In a live-streamed event, NBA star Al Harrington, four-time Grammy-award winner Drake, world champion boxer Badou Jack, rapper & activist Killer Mike, Meek Mill, NFL player Julio Jones and NBA star John Wall and others announced on Tuesday that they’d co-written and signed a letter to President Joe Biden requesting a general pardon for “all persons subject to federal criminal or civil enforcement on the basis of a nonviolent marijuana offense.”(Photo by David Becker/Stringer/Getty Images)
What Happened
The letter to President Biden, spearheaded by Weldon Angelos of the Weldon Project/Mission Green and Academy for Justice Director Erik Luna, includes signatures from some 150 artists, athletes, producers, lawmakers, law enforcement officials, academics, business leaders, policy experts, reform advocates and other professionals.
Angelos, along with Luna, Harrington and Ralo, also participated in the live-streamed event in which they discussed the letter to President Biden and emphasized the call for clemency.
The stories of those this will help are compelling, Angelos told Benzinga, noting that Drake, Lil Baby, Meek Mill, Killer Mike and dozens of other hip-hop artists signed on the letter in support of their friend and fellow rapper Ralo, who is facing 8 years for a nonviolent marijuana offense.
“I appreciate my friends and peers in the hip-hop community, such as Drake & Killer Mike, for supporting my clemency because it’s just not right that corporations are allowed to violate federal law and become millionaires while people like myself go to prison for years,” Ralo said. “This is hypocrisy. But I am hopeful that Joe Biden will honor his campaign promise and grant us clemency, without delay, so that we can return home to our families and communities.”

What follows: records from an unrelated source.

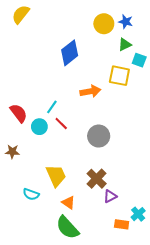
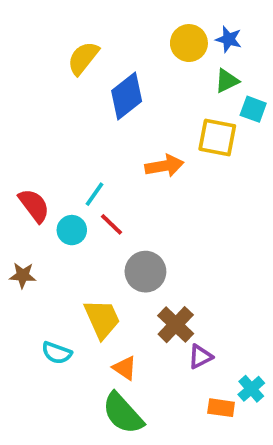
yellow semicircle: (21, 14) -> (83, 58), moved
gray circle: (99, 136) -> (145, 272), moved

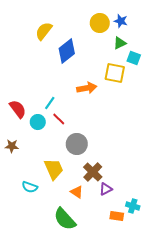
orange triangle: (125, 368) -> (77, 192), moved
cyan cross: (251, 389) -> (133, 206), turned -32

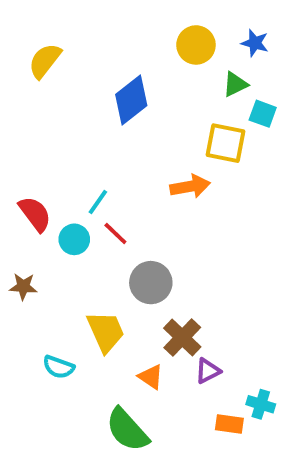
blue star: (121, 21) -> (255, 43), moved
yellow semicircle: (44, 31) -> (45, 61), moved
orange arrow: (87, 88) -> (190, 186), moved

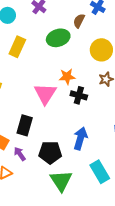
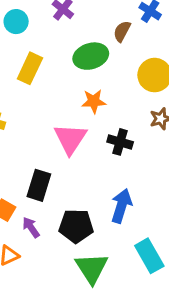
orange star: (67, 77) -> (94, 101), moved

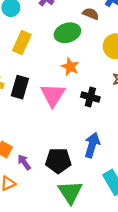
brown semicircle: (122, 31) -> (91, 14), turned 84
orange star: (94, 101) -> (70, 67), turned 30
black rectangle: (39, 185) -> (20, 87), moved

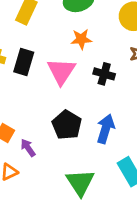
orange star: (70, 67) -> (81, 39), turned -30
black pentagon: (58, 161) -> (67, 125), moved, turned 30

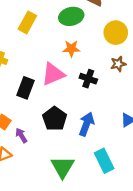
black rectangle: (24, 62) -> (25, 88), moved
pink triangle: (61, 71) -> (53, 74), turned 30

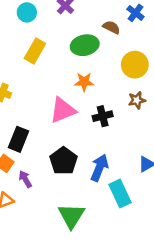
black cross: (88, 79) -> (103, 116), turned -35
black rectangle: (25, 88) -> (19, 139), moved
cyan rectangle: (104, 161) -> (120, 193), moved

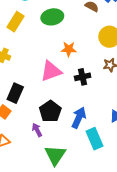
green ellipse: (85, 45) -> (52, 17), moved
yellow rectangle: (35, 51) -> (16, 22), moved
purple arrow: (25, 179) -> (37, 130), moved

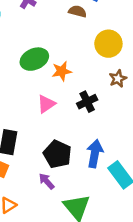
green ellipse: (52, 17) -> (34, 59), moved
pink triangle: (51, 71) -> (46, 104), size x0.7

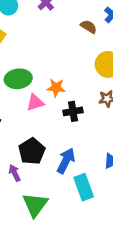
green ellipse: (34, 59) -> (18, 79), moved
orange star: (62, 71) -> (56, 88), moved

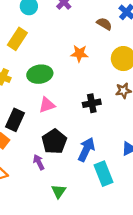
orange star: (56, 88) -> (79, 53), moved
pink triangle: (35, 103) -> (47, 105), moved
green triangle: (35, 205) -> (59, 191), size x0.6

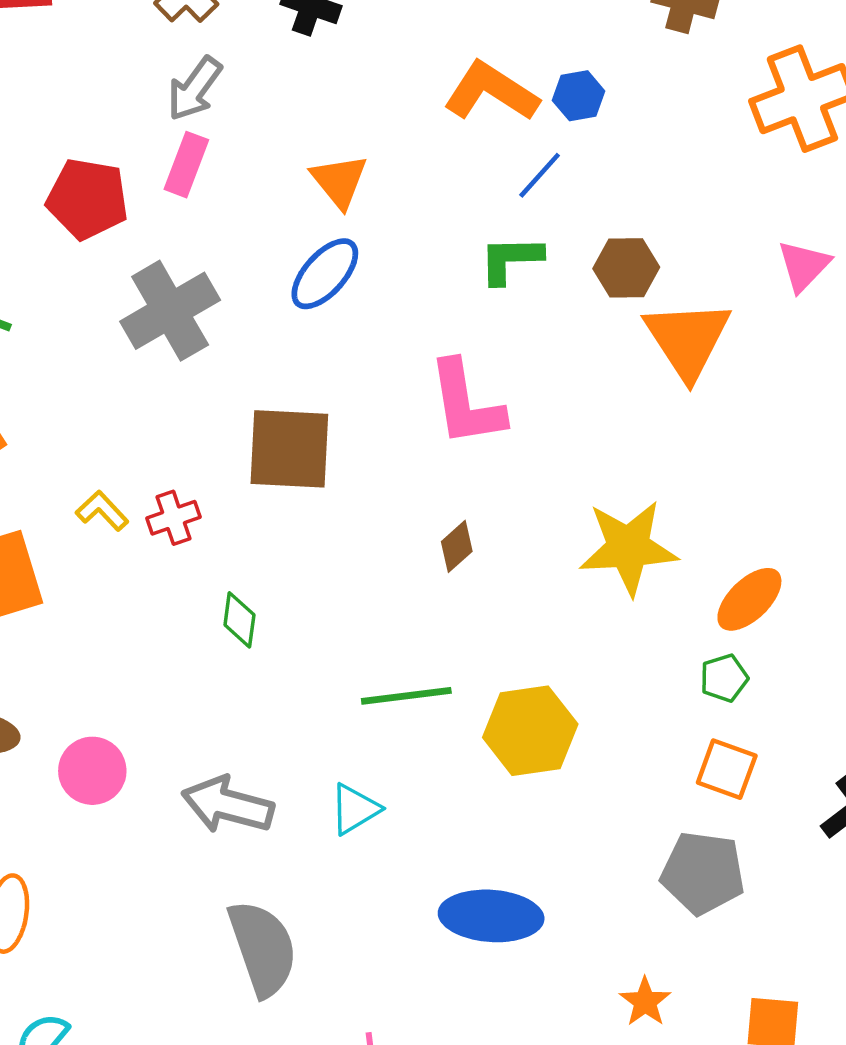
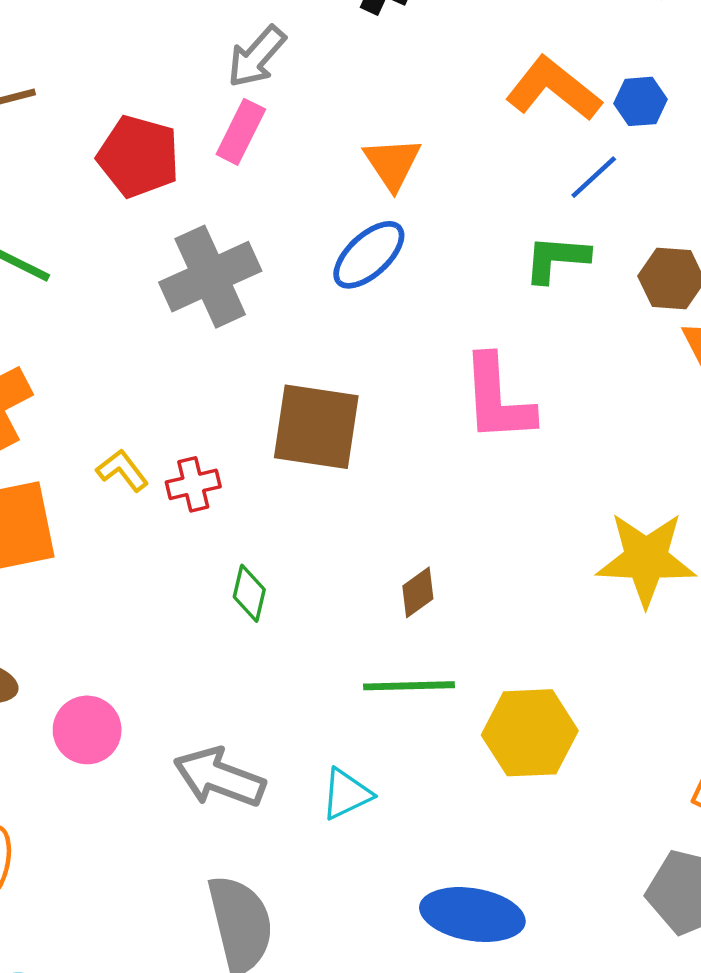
brown diamond: (457, 546) -> (418, 592), moved

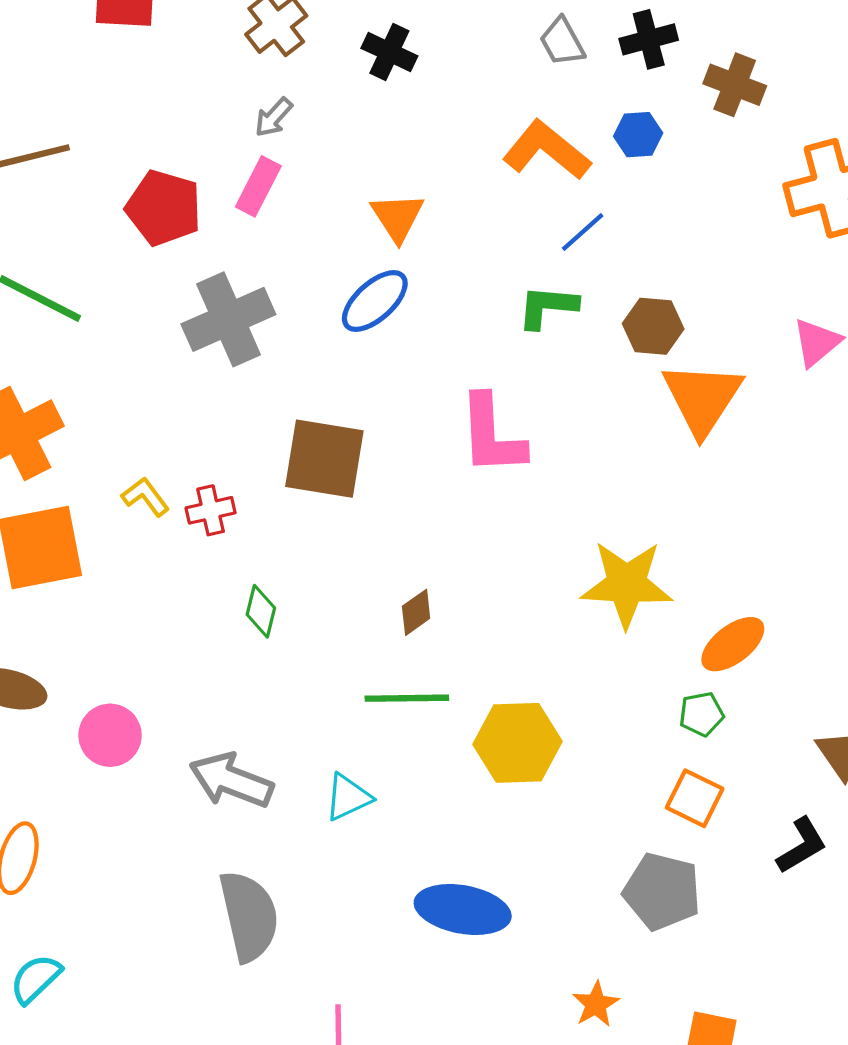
gray arrow: (256, 57) -> (274, 117), size x0.7
blue hexagon: (641, 101) -> (638, 135), moved

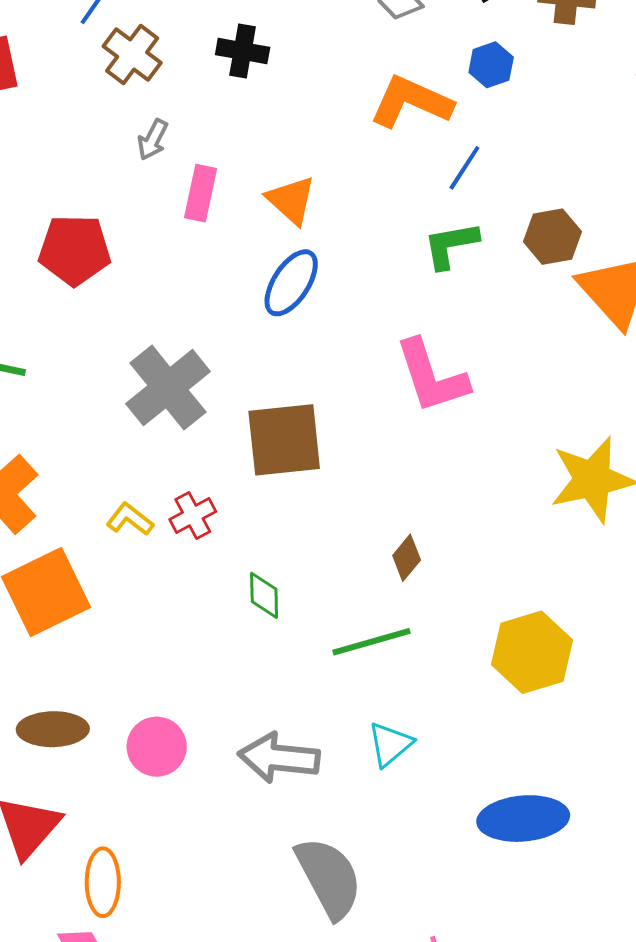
pink rectangle: (258, 186) -> (201, 193), moved
gray cross: (228, 319) -> (168, 388), moved
green line: (407, 698) -> (371, 642), moved

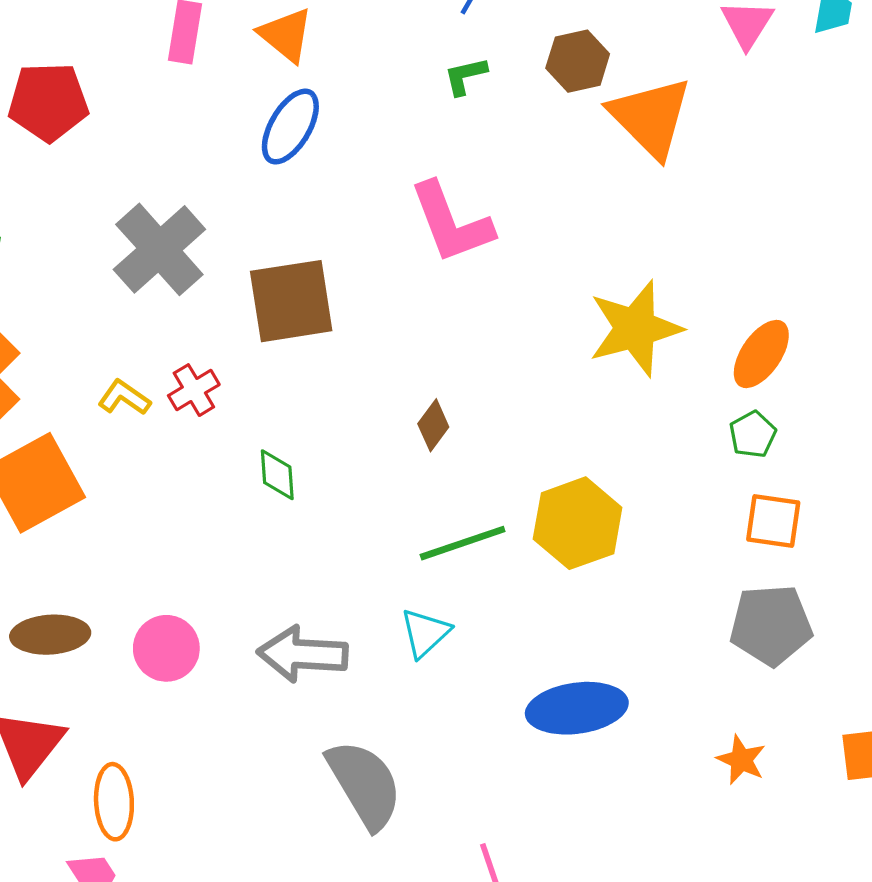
green L-shape: (451, 245) -> (465, 76), size x0.7
green line: (371, 642) -> (463, 543), moved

Angelos added, “The long-term effects on the formerly incarcerated for federal marijuana convictions go beyond the prison walls, making it difficult if not impossible for someone to get a job, have access affordable housing, educational loans etc. They’re limited in so many ways that people don’t realize when they just want to begin again and contribute to society. Enough is enough. No one should be locked up in federal prison for marijuana.”